Extract all lines in the data that contain the word "systems".

• Working data:

##########

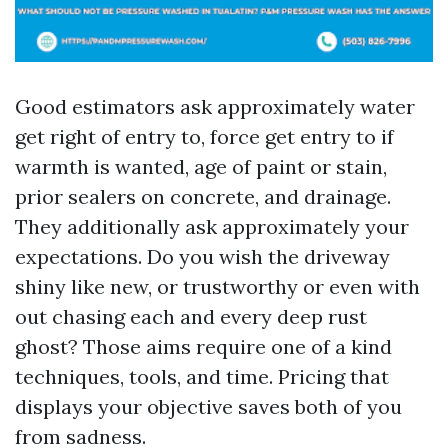
Good estimators ask approximately water
get right of entry to, force get entry to if
warmth is wanted, age of paint or stain,
prior sealers on concrete, and drainage.
They additionally ask approximately your
expectations. Do you wish the driveway
shiny like new, or trustworthy or even with
out chasing each and every deep rust
ghost? Those aims require one of a kind
techniques, tools, and time. Pricing that
displays your objective saves both of you
from sadness.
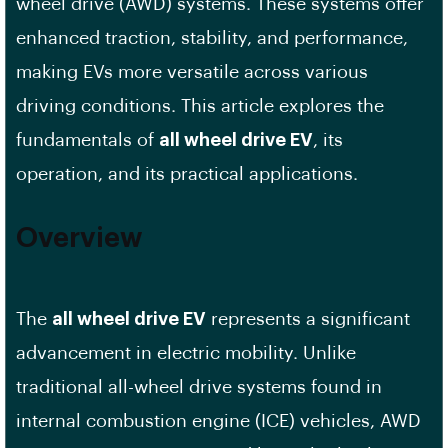
wheel drive (AWD) systems. These systems offer
enhanced traction, stability, and performance,
making EVs more versatile across various
driving conditions. This article explores the
fundamentals of
all wheel drive EV
, its
operation, and its practical applications.
Overview
The
all wheel drive EV
represents a significant
advancement in electric mobility. Unlike
traditional all-wheel drive systems found in
internal combustion engine (ICE) vehicles, AWD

##########

• Result for this exercise:
wheel drive (AWD) systems. These systems offer
traditional all-wheel drive systems found in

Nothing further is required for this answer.